A Nova Acção Executiva – Após o DL 226/2008, de 20 de Novembro
LURDES VARREGOSO MESQUITA
(Docente Universitária)
O aprofundamento da desjudicialização tem sido palavra de ordem nos últimos tempos em diversas
áreas, da Família às Sucessões e, sobretudo, na Acção Executiva. Entre outras razões, foi
essencialmente o descongestionamento dos tribunais e uma maior eficácia do sistema que motivou o
legislador a retirar dos Tribunais o andamento de alguns processos, remetendo-os para as
Conservatórias do Registo Civil, as Conservatórias do Registo Predial, os Notários e para os Agentes de
Execução. Naturalmente, por respeito ao princípio da Reserva de Juiz, o Tribunal continua a ser o
guardião das garantias fundamentais e para ele são remetidas as questões que só o poder jurisdicional
pode dirimir.
No caso concreto da Acção Executiva, em 2003 não se atingiu o patamar de desjudicialização,
porventura, desejado, fosse por falta de coragem política, fosse por consciência do grau de (i)maturidade
do sistema para acompanhar uma mudança de paradigma mais aprofundada, que afinal se concretizou
em 2008.(1)
Neste contexto, vem a ser publicado o DL 226/2008, 20 de Novembro de 2008, que alterou a acção
executiva a partir de 31 de Março de 2009. O resultado não foi especialmente feliz e o reflexo disso é o
facto de, em tão pouco tempo de vida, a Nova Acção Executiva já ter dado azo a múltiplas interpretações,
na tentativa, vã, de se procurar o sentido das palavras do legislador que, a maior parte das vezes, diga-se,
se enredou em redacções complexas, incoerentes e, até, desrespeitadoras da lógica do sistema e da
herança deixada pela Reforma de 2003 que, nos parece, não pode ser desconsiderada. Aliás, só o
elemento histórico nos poderá valer em algumas interpretações, tal foi a amputação que o legislador fez
em certas disposições, sobretudo as relacionadas com a fase introdutória da acção executiva, onde
facilmente encontramos um vazio para situações que antes estavam resolvidas, sem que, por outro lado,
houvesse um sinal claro da (nova) solução realmente pretendida pelo legislador. Esta circunstância
arrastar-se-á e, salvo se o legislador assumir os seus erros e os rectificar, só a jurisprudência e a doutrina
contribuirão para emendar a situação, o que levará, naturalmente, o seu tempo.

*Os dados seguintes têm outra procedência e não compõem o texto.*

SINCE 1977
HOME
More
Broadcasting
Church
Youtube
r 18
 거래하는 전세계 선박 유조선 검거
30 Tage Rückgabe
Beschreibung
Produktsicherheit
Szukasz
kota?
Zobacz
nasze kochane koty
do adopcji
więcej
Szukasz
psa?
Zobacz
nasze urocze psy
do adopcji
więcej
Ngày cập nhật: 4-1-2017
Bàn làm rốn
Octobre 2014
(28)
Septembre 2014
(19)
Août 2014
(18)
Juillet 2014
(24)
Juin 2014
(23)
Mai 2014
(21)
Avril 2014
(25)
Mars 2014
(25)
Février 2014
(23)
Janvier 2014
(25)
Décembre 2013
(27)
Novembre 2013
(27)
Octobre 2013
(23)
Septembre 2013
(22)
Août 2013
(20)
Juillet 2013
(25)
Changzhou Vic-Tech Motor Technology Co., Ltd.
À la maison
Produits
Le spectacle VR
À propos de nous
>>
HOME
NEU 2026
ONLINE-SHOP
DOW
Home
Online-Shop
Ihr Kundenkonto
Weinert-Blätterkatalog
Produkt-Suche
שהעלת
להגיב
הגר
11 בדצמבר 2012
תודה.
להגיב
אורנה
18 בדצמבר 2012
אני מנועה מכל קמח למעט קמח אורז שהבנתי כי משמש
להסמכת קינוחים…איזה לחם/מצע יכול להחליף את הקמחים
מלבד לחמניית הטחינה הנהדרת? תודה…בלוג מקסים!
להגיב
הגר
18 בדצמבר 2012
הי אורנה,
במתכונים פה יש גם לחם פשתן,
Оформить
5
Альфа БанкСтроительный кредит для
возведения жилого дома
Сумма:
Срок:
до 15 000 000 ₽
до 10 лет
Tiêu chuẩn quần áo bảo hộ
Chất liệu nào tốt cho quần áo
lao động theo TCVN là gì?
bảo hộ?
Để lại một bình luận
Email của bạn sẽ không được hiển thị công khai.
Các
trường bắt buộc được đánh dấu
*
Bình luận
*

A fase introdutória da acção executiva constitui a fase mais sensível e determinante do processo
executivo e, não obstante, foi a mais sacrificada com a reforma de 2008. O legislador teve uma
necessidade obsessiva de referir «todas» as situações que entendeu configuráveis como situações de
despacho liminar e de dispensa de despacho liminar, esquecendo-se que ao construir disposições
fechadas corria o risco, como sucedeu, de criar vazios. Tendo abandonado a metodologia anterior, que
definia uma regra (prolação de despacho liminar) e, paralelamente, as excepções, o legislador optou por
fazer enumerações pretensamente taxativas, deixando omissos uma série de casos que acabam por não
se enquadrar nem no âmbito do 812º-C, nem no do 812º-D. Fez mal e dificultou a tarefa dos intérpretes.

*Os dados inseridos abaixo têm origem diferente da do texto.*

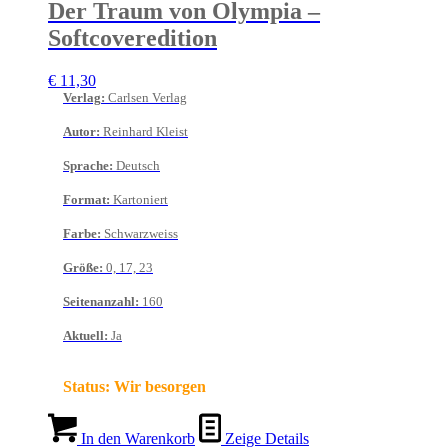
Der Traum von Olympia –
Softcoveredition
€
11,30
Verlag
:
Carlsen Verlag
Autor
:
Reinhard Kleist
Sprache
:
Deutsch
Format
:
Kartoniert
Farbe
:
Schwarzweiss
Größe
:
0, 17, 23
Seitenanzahl
:
160
Aktuell
:
Ja
Status:
Wir besorgen
In den Warenkorb
Zeige Details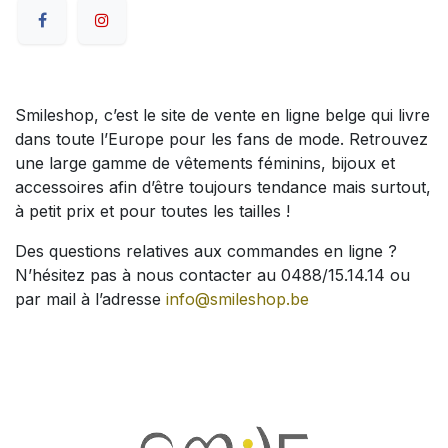
Smileshop, c’est le site de vente en ligne belge qui livre
dans toute l’Europe pour les fans de mode. Retrouvez
une large gamme de vêtements féminins, bijoux et
accessoires afin d’être toujours tendance mais surtout,
à petit prix et pour toutes les tailles !
Des questions relatives aux commandes en ligne ?
N’hésitez pas à nous contacter au 0488/15.14.14 ou
par mail à l’adresse
info@smileshop.be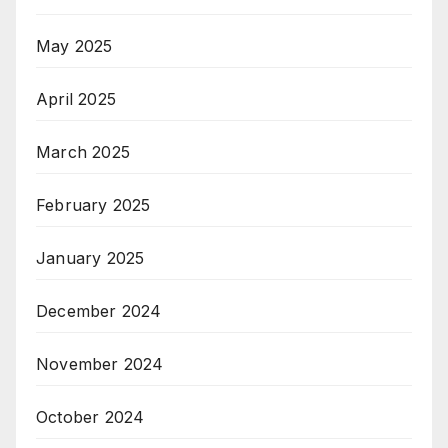
May 2025
April 2025
March 2025
February 2025
January 2025
December 2024
November 2024
October 2024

Percebe-se que o legislador não quis manter uma disposição da qual resultasse que o processo, a não
ser que configurasse um situação de dispensa de despacho liminar, tinha de ser concluso ao juiz para
despacho liminar, pois, dessa forma contrariava a intenção de afastar o fantasma do «poder geral de
controlo do processo» por parte do juiz. Mas, já não se percebe que o tenha feito sem que criasse um
regime alternativo, inteligível e capaz de dar resposta a todas as situações, ainda que estatisticamente
menos relevantes.
O legislador limitou-se a introduzir um ou outro caso novo e, no mais, apenas arrumou os casos que a lei já
antes previa expressamente como execuções onde: havia sempre despacho liminar (anterior 812º-A.2;
actual 812º-D.a e b); havia citação prévia sem necessidade de despacho liminar (anterior 812º.7; actual
812º-F.2 a, b e c); o funcionário (agora o agente de execução) suscitava a intervenção do juiz (anterior
812º-A.3; actual 812º-D e, f, g).
Daqui resultou um circuito fechado, onde, perante uma situação concreta, somos levados a percorrer os
arts. 812º-C, 812º-D e 812º-F, na esperança de o subsumir nos casos previstos, sob pena de nenhuma
outra solução se extrair, expressamente, da lei, como acontece, por exemplo, com uma execução
baseada em documento particular assinado pelo devedor onde conste obrigação pecuniária vencida de
valor superior à alçada do tribunal da relação.
3
Perante casos deste tipo, a solução mais consensual tem sido a de aplicar o regime que vigorava antes da
reforma, ou seja despacho liminar e citação prévia, com apelo à racionalidade da solução e com
fundamento no elemento histórico-interpretativo.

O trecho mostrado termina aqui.